Every line in the listing that holds "click" counts once; state the total and nothing more.

THE RECORDS
----------
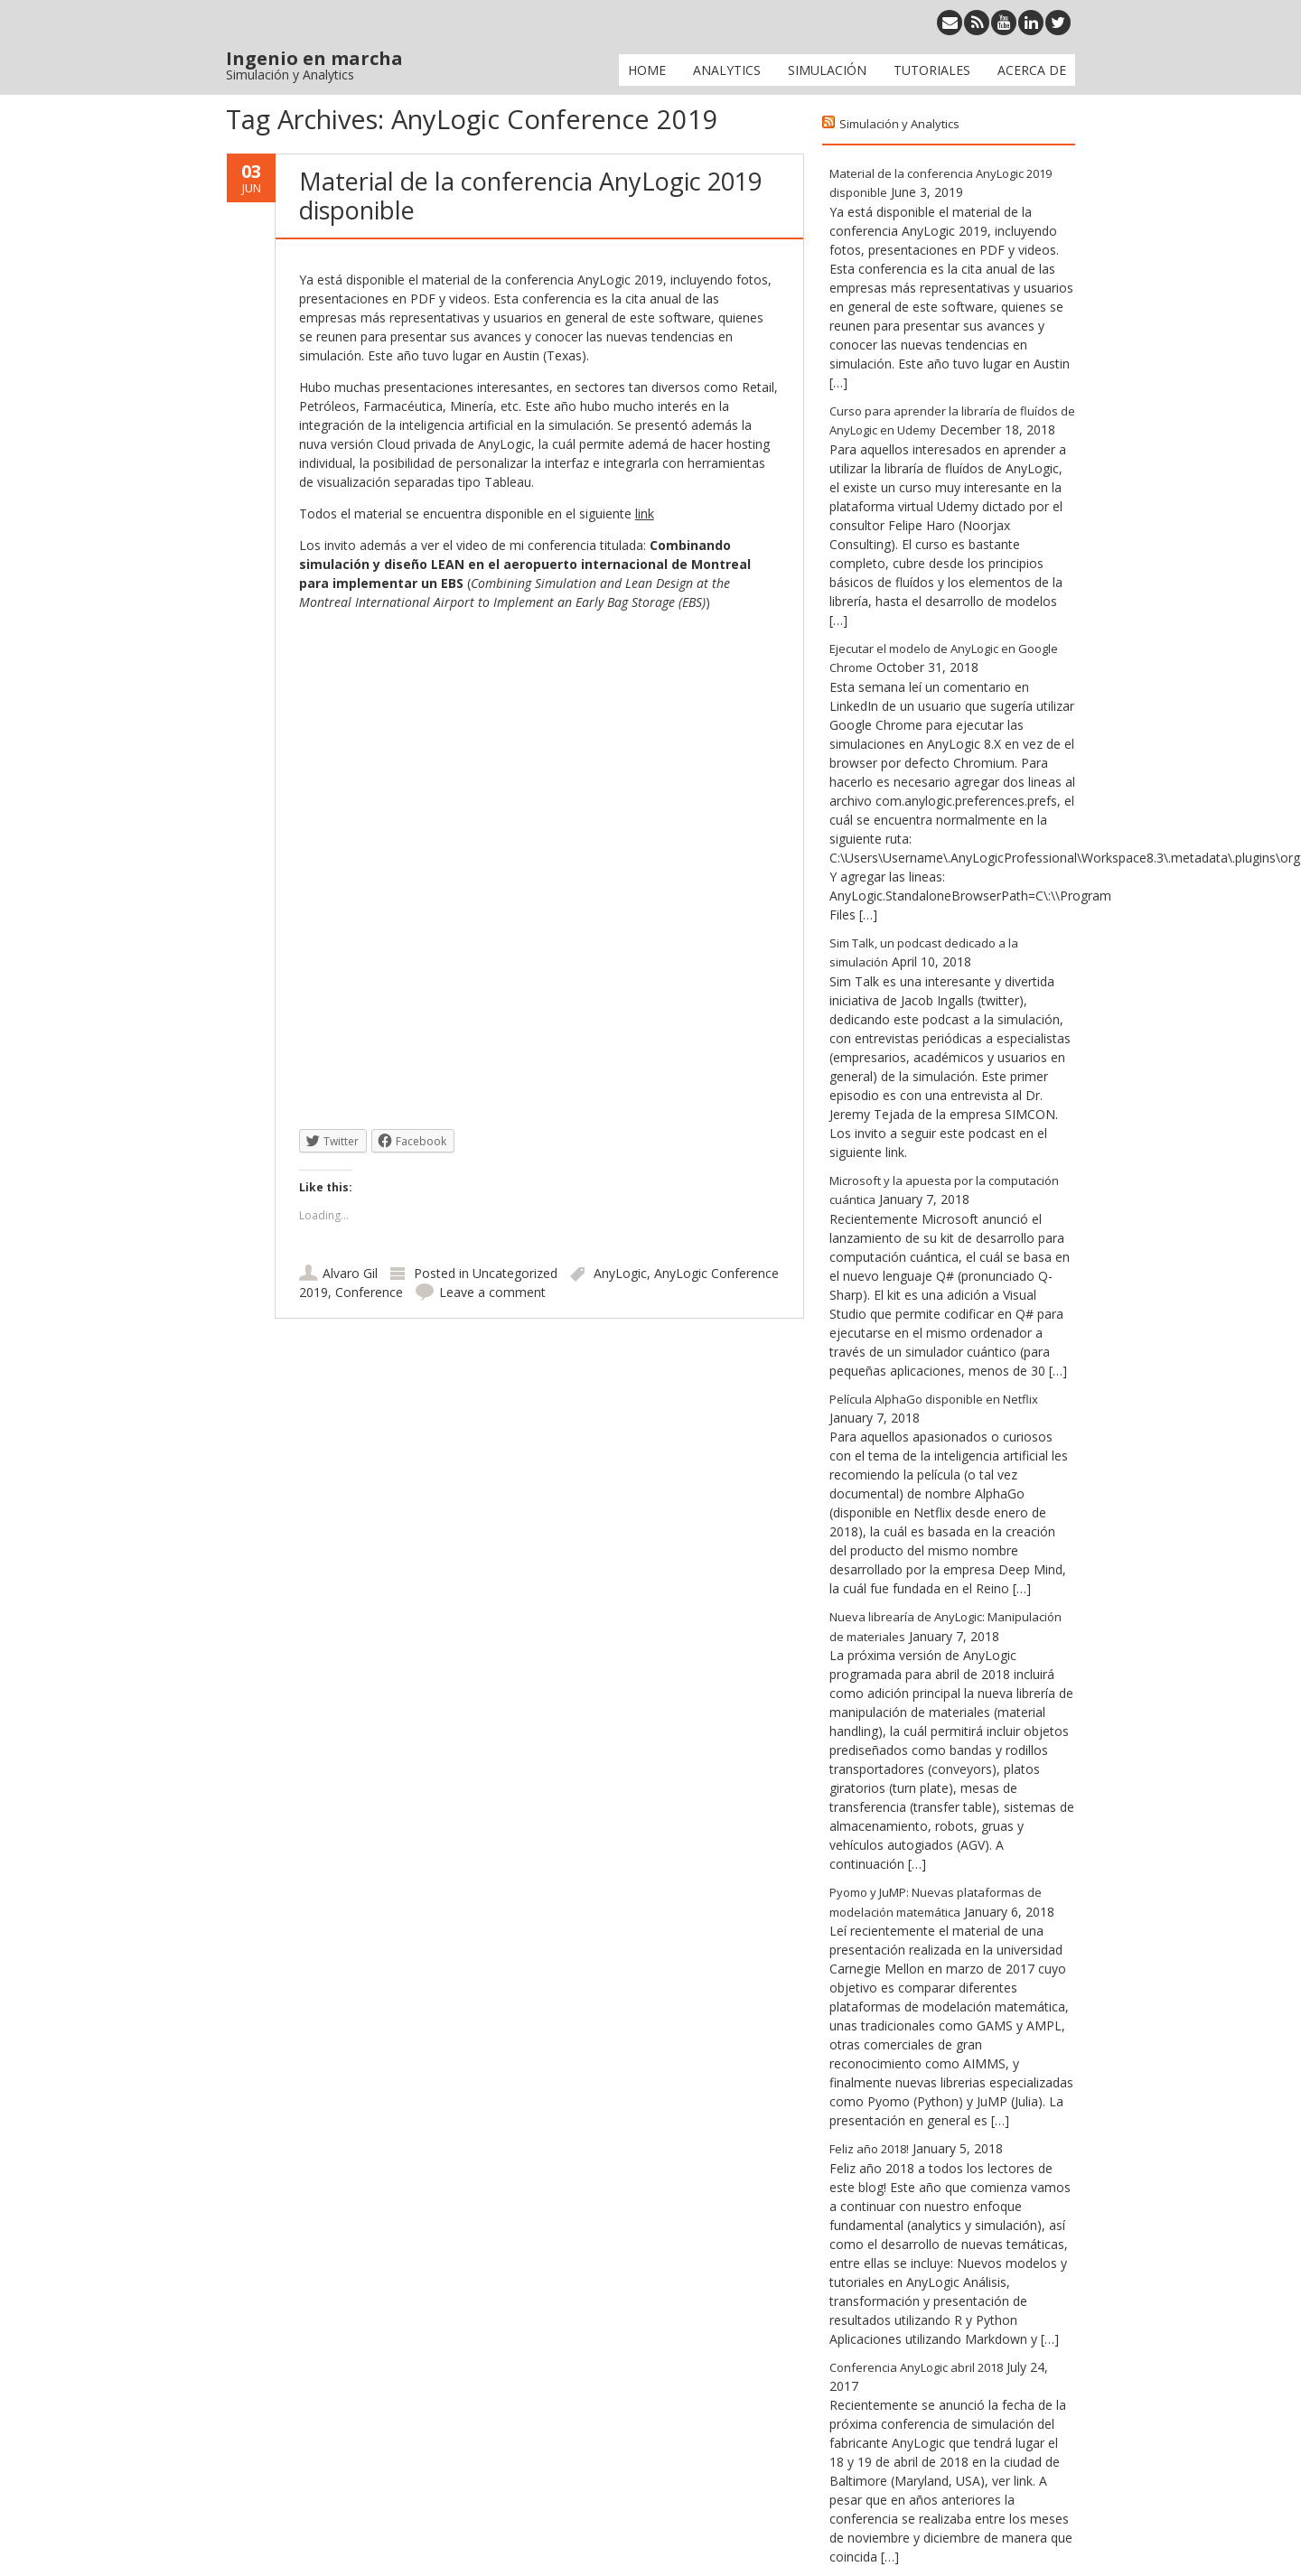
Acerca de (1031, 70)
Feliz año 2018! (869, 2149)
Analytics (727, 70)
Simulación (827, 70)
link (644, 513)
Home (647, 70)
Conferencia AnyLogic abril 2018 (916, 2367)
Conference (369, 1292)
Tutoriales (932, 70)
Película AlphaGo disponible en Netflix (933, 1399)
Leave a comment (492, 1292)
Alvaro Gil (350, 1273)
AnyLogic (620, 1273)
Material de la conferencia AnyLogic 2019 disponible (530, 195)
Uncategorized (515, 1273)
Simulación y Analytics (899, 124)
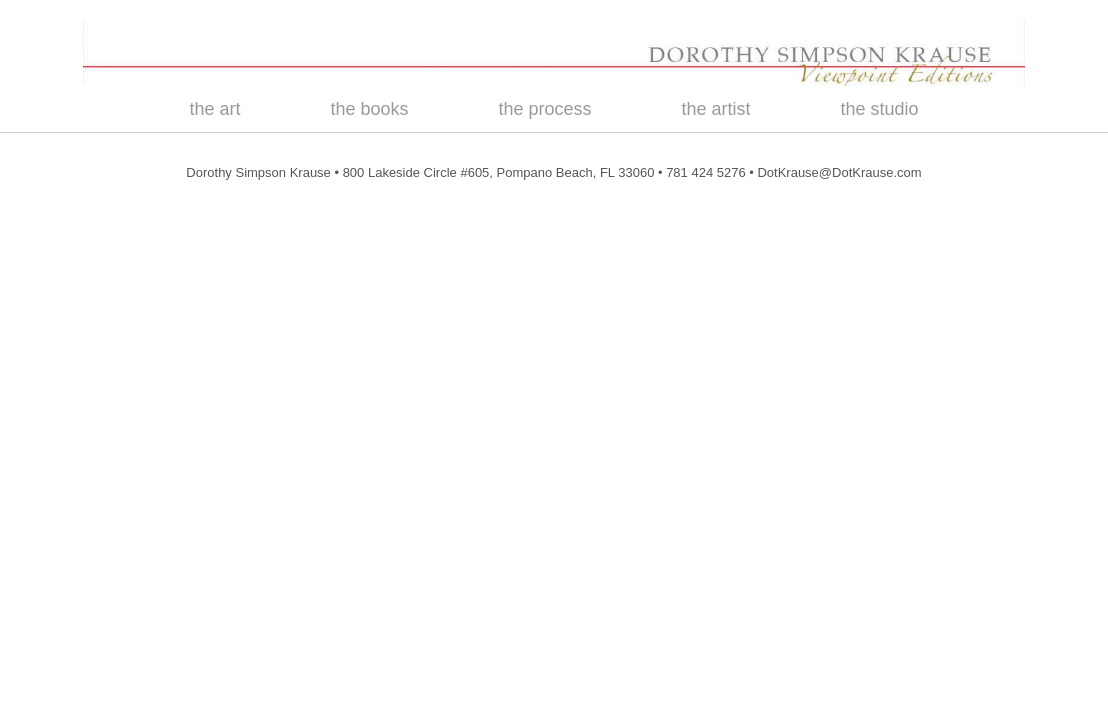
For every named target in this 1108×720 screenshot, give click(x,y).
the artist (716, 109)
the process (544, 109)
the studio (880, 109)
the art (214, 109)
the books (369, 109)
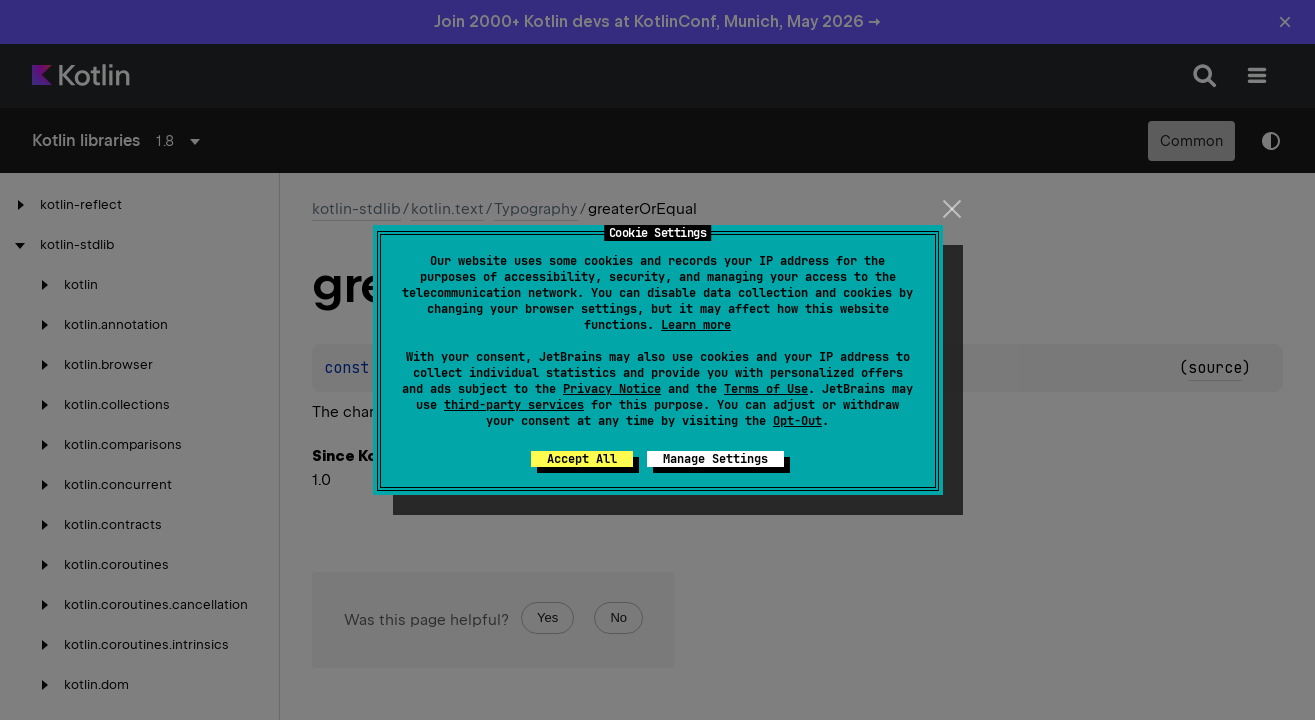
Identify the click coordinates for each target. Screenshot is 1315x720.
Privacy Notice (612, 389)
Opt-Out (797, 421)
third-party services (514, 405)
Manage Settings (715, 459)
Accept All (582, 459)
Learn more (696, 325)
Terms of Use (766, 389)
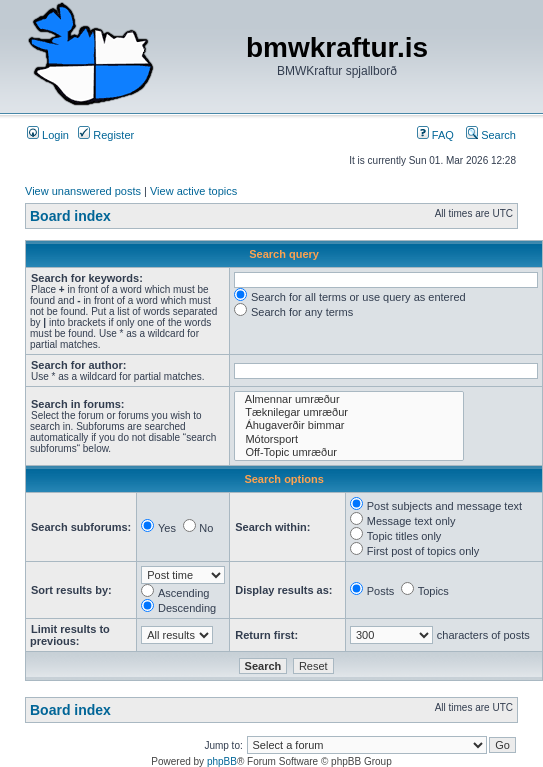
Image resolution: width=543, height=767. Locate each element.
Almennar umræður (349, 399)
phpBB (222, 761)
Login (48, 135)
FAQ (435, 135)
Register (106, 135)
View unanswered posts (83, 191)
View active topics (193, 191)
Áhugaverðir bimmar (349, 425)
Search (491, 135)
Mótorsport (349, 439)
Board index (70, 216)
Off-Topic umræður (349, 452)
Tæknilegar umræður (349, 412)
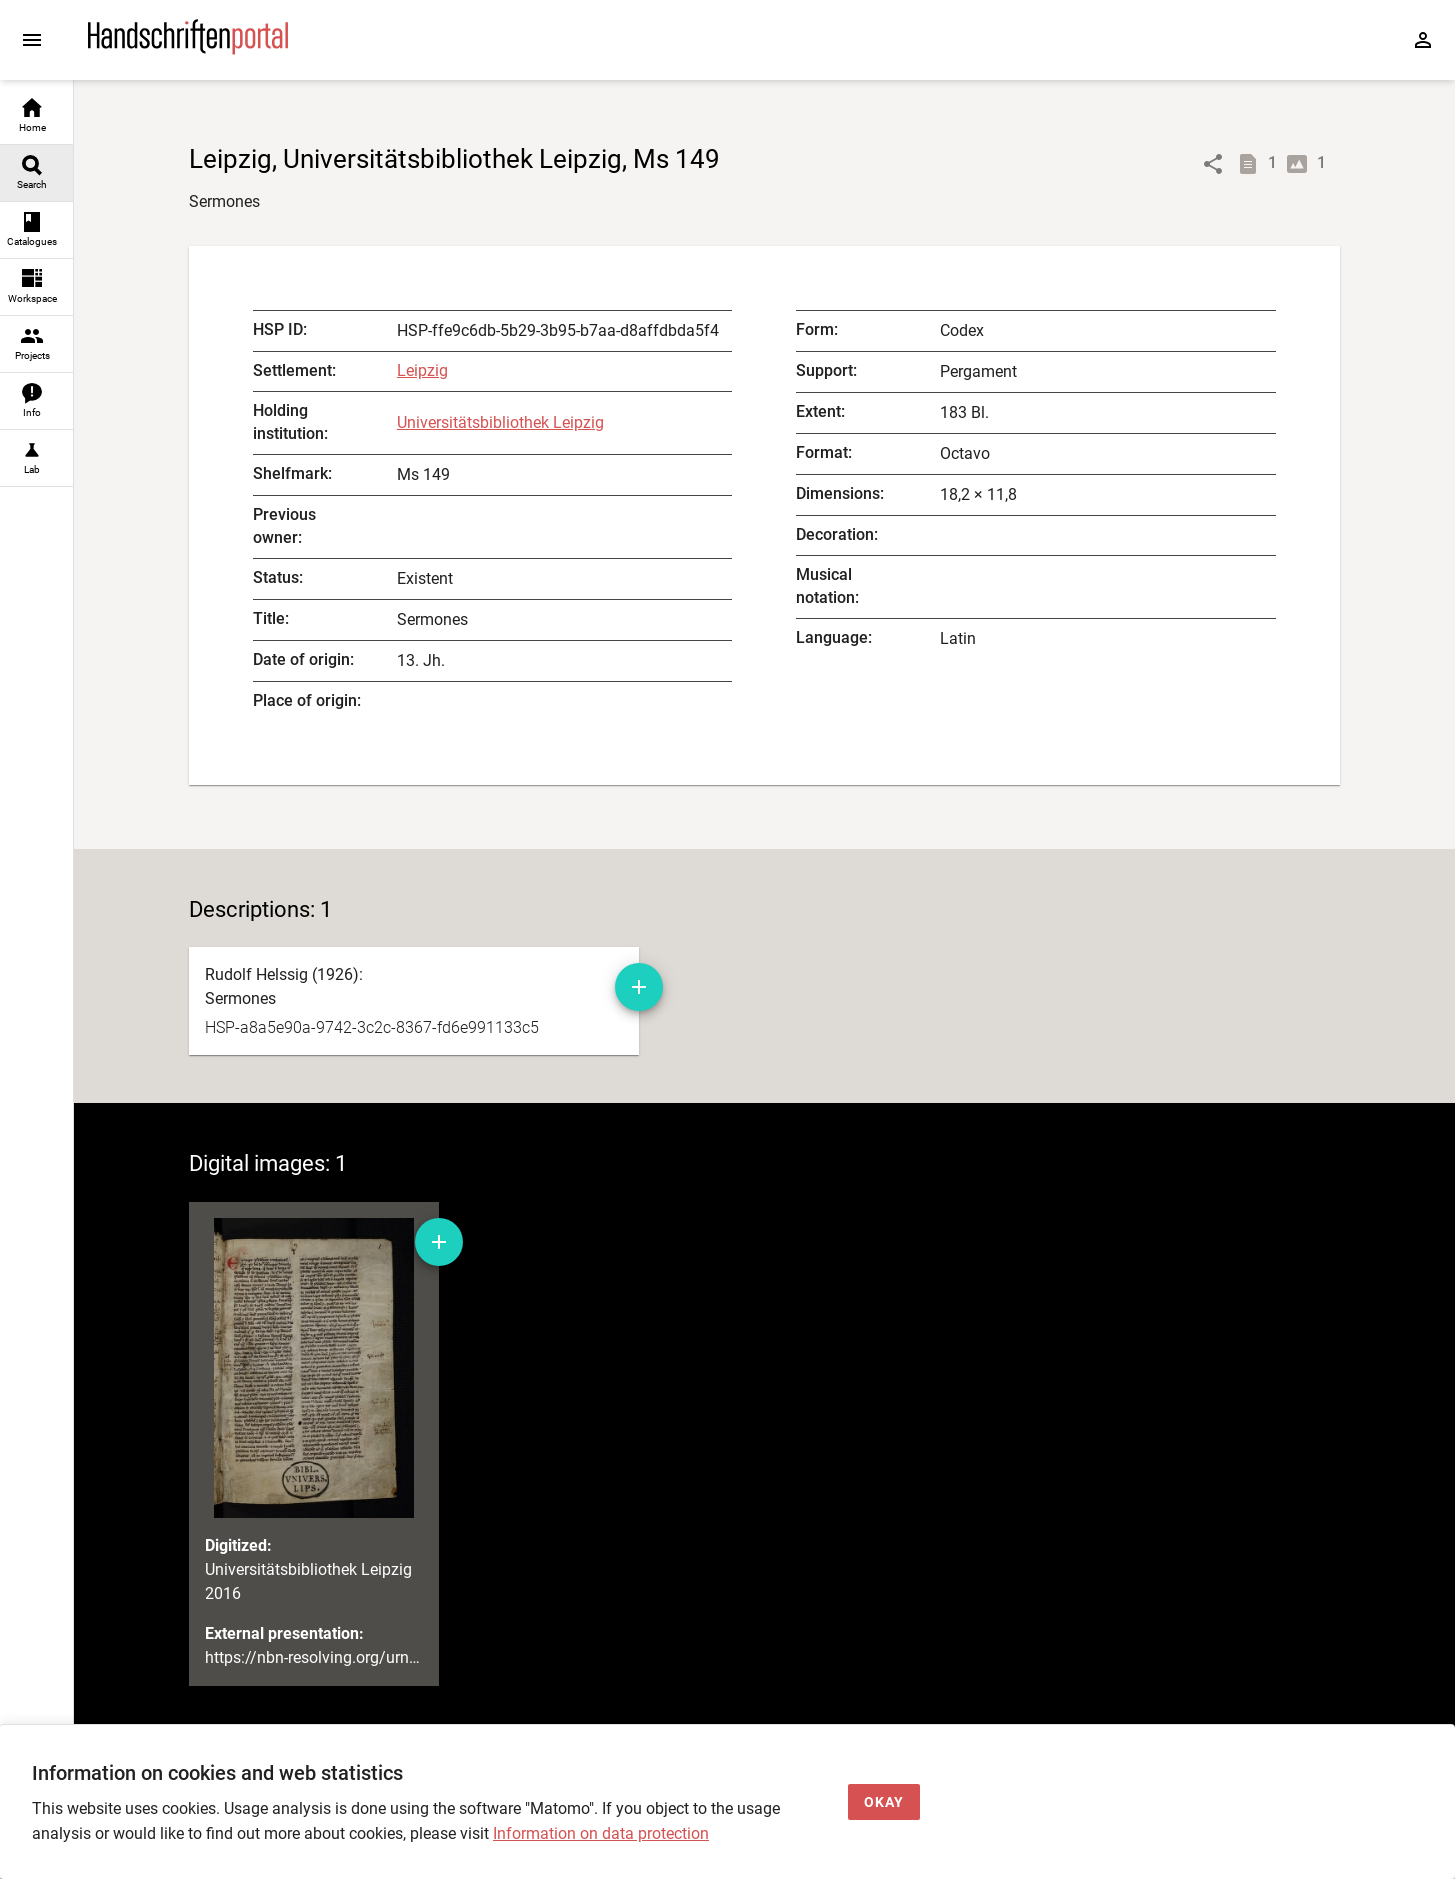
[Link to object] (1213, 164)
----------
OUTPUT
2